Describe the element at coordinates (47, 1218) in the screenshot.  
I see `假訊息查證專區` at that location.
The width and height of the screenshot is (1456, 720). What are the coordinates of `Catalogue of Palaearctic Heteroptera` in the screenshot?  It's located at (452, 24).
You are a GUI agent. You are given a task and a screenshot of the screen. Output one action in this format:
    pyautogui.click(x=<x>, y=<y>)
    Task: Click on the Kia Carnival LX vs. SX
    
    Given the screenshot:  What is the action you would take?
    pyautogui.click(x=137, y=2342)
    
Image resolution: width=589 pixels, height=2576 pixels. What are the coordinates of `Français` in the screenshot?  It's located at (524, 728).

====

## Instructions to follow:
Retype every line of the data, keeping each one exactly as it is.

## Expected answer:
Describe the element at coordinates (47, 1218) in the screenshot.  
I see `假訊息查證專區` at that location.
The width and height of the screenshot is (1456, 720). What are the coordinates of `Catalogue of Palaearctic Heteroptera` in the screenshot?  It's located at (452, 24).
You are a GUI agent. You are given a task and a screenshot of the screen. Output one action in this format:
    pyautogui.click(x=<x>, y=<y>)
    Task: Click on the Kia Carnival LX vs. SX
    
    Given the screenshot:  What is the action you would take?
    pyautogui.click(x=137, y=2342)
    
Image resolution: width=589 pixels, height=2576 pixels. What are the coordinates of `Français` in the screenshot?  It's located at (524, 728).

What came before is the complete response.